Vrach said:
thedoclc said:
Don't think you're understanding me here mate. I know a number of people here - personal friends, friends of friends, local forums, uni colleagues - none of them actually buy games beyond what they "have" to buy (ie. 1-2 MMOs and perhaps an online FPS).
I've done a quick calculation in another thread. The equivalent to buying a game that would normally cost about 60$ in Serbia would be paying over 300$ for it in UK/US, standard taken into consideration (which if you're still gonna be telling me is a price adaptation with a straight face, I'll only be able to assume you're trolling cause the poll here shows most people wouldn't even pay 120$ for one). Buying a 100$ game is to a lot of people a third of a month's salary or so around here.
I'm not claiming I know their business better than they do. I'm claiming they're ignoring the market entirely. Not adapting - ignoring. Simply deeming it not worth the bother and then still yammering on when they see a torrent and the number of people getting their hands on it. Throwing around claims like "30% of PC game sales are lost to pirates" when they're ignoring a huge part of their market.
Now if you think it's better to lose 30% (or whatever the real number is) to pirates but manage to sell a few of those overpriced games, well... kudos to you, hope you never end up handling any serious financial situations. I think most people on the other hand would agree that adapting the price to something reasonable (considering that your investment in extra copies for that market is virtually nonexistent, especially with the current availability of digital distribution), would net you a much higher profit.
It's not something unprecedented - to go to a movie theatre here, it'll cost you about 3.5 euros at most (there's deals to even cut that in half). In UK, you'd pay 12 euros for the same thing. Now, do you think the movie industry doesn't know what they're doing? Or could it be that the games industry is actually just ignoring a potential market?
I understand you. I just disagree. I'll discuss the points one at a time. By the way, the situation is similar here in Mexico. Most people can't afford video games; they're the purview of the rich and of foreigners (mostly Americans, like myself). The big companies don't ignore the market, but they treat it in a way to maximize their profits and charge $1000 MXN (about $83 USD) for a new game. Some of that is import tax.
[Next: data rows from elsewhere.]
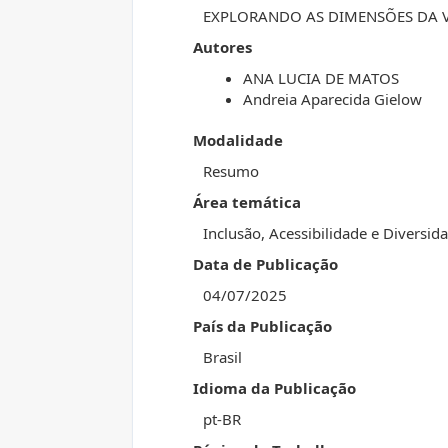
EXPLORANDO AS DIMENSÕES DA 
Autores
ANA LUCIA DE MATOS
Andreia Aparecida Gielow
Modalidade
Resumo
Área temática
Inclusão, Acessibilidade e Diversi
Data de Publicação
04/07/2025
País da Publicação
Brasil
Idioma da Publicação
pt-BR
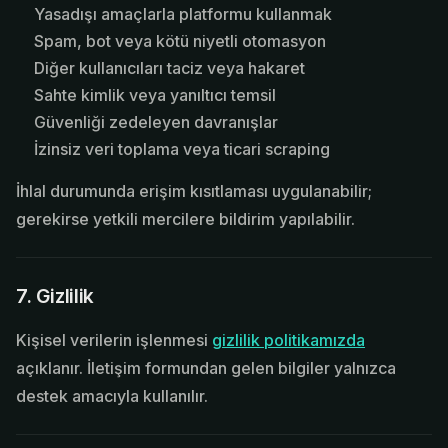
Yasadışı amaçlarla platformu kullanmak
Spam, bot veya kötü niyetli otomasyon
Diğer kullanıcıları taciz veya hakaret
Sahte kimlik veya yanıltıcı temsil
Güvenliği zedeleyen davranışlar
İzinsiz veri toplama veya ticari scraping
İhlal durumunda erişim kısıtlaması uygulanabilir;
gerekirse yetkili mercilere bildirim yapılabilir.
7. Gizlilik
Kişisel verilerin işlenmesi
gizlilik politikamızda
açıklanır. İletişim formundan gelen bilgiler yalnızca
destek amacıyla kullanılır.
The first problem is that your calculation is based on how much of a person's income the item costs, which is not how a company accounts. A company simply counts up how much currency they're getting for their product, not how much of a person's income that is. If the people of Serbia have to spend a third of an average worker's income for a game, then they're not the target market, not when there are others who will pay it. In other words, if I sell a product and can sell it for a fifty dollar profit to a person with more money, or lower the price to only twenty dollars so someone else can buy it, I'd sell it for more.
The average cost per unit of a product has a U-shaped curve, where at first economies of scale work for you to lower how much a unit costs, but then work against you when economies of scale turn against you. For example, if I build cars, my first car costs a damn fortune (factory, workers, design, research, etc, etc), but the more cars I build, the more I can spread out those costs. However, if I overproduce, I need to pay more for supplies (as I'm driving up demand for my raw materials), pay more managers, pay workers overtime, replace machines faster, etc. So eventually the average cost per unit goes up.
That means at some point, companies are going to see production of physical copies of their games start to cost them more on average. They'll cut off production of physical copies when they feel that they're going to wind up paying more than they'll make (or production capacities are met), while selling them where they think their margins will be best.
As for digital distribution, there's a big obstacle to charging less in Serbia. In the case of movie theaters, the theaters act as a physical outlet for the media. If it's profitable to sell a 3.5 Euro ticket for a movie, they will - it maximizes profit and digital distribution is indeed cheap. That 3.5 Euro ticket doesn't do -anything- to sales in France for 12 Euros or in New York for $9 USD because the theater in Serbia requires you are physically in Serbia to take advantage of the low price. The same is true here in Mexico; the theater I go to in Guadalajara costs me less than $5 USD after the exchange and is much, much nicer than the ones back in NYC. This doesn't hurt sales in NYC because only people in Guadalajara can take advantage of the cinema.
However, if I were buying software over the internet, and I could buy it dirt cheap in Serbia, how long do you think it would take me to get a proxy server in Serbia? Offering a cheap alternative to Serbians would open up a means by which consumers paying the higher price could dodge that high price. And they would. Hell, I'd do it. So while they may be opening up a new market with a much smaller margin, it would be creating a hole where their customers who -can- pay full price don't have to. It'd be sacrificing the high margin they make when charging Americans, Australians, Western Europeans, etc, a higher price on Steam. It would be as if I offered everyone from one side of town a seat at a restaurant for half price - and then asked you which side of town you were from.
"hope you never end up handling any serious financial situations." - please skip the insults.
If I were a company offering a digital product, I would not want to offer a cheaper digital distribution for a product to people in one region versus another. If I did, I'd lose my shirt when everyone and their brother online pretended to be from that region. I could charge less for a physical product or service in a different region, since only people in that region and a small group who are traveling internationally can take advantage of the price difference.